_EXERCISE INSTRUCTIONS:_
Where an entry holds an image, leave the image out; otherwise reproduce the entry exactly.
%%
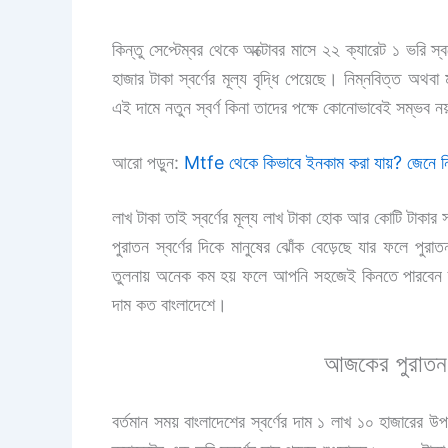
কিন্তু সেপ্টেম্বর থেকে অক্টোবর মাসে ২২ ক্যারেট ১ ভরি স্ব
হাজার টাকা স্বর্ণের মূল্য বৃদ্ধি পেয়েছে। নিম্নবিত্ত অথবা
এই দামে নতুন স্বর্ণ কিনা তাদের পক্ষে কোনোভাবেই সম্ভব 
আরো পড়ুন:
Mtfe থেকে কিভাবে ইনকাম করা যায়? জেনে 
লাখ টাকা তাই স্বর্ণের মূল্য লাখ টাকা হোক আর কোটি টাকার 
পুরাতন স্বর্ণের দিকে মানুষের ঝোঁক বেড়েছে যার ফলে পুরাতন
তুলনায় অনেক কম হয় ফলে আপনি সহজেই কিনতে পারবেন
দাম কত বাংলাদেশে।
আজকের পুরাতন স
বর্তমান সময় বাংলাদেশের স্বর্ণের দাম ১ লাখ ১০ হাজারের উ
%%
_TASK OUTPUT:_
কিন্তু সেপ্টেম্বর থেকে অক্টোবর মাসে ২২ ক্যারেট ১ ভরি স্ব
হাজার টাকা স্বর্ণের মূল্য বৃদ্ধি পেয়েছে। নিম্নবিত্ত অথবা
এই দামে নতুন স্বর্ণ কিনা তাদের পক্ষে কোনোভাবেই সম্ভব 
আরো পড়ুন:
Mtfe থেকে কিভাবে ইনকাম করা যায়? জেনে 
লাখ টাকা তাই স্বর্ণের মূল্য লাখ টাকা হোক আর কোটি টাকার 
পুরাতন স্বর্ণের দিকে মানুষের ঝোঁক বেড়েছে যার ফলে পুরাতন
তুলনায় অনেক কম হয় ফলে আপনি সহজেই কিনতে পারবেন
দাম কত বাংলাদেশে।
আজকের পুরাতন স
বর্তমান সময় বাংলাদেশের স্বর্ণের দাম ১ লাখ ১০ হাজারের উ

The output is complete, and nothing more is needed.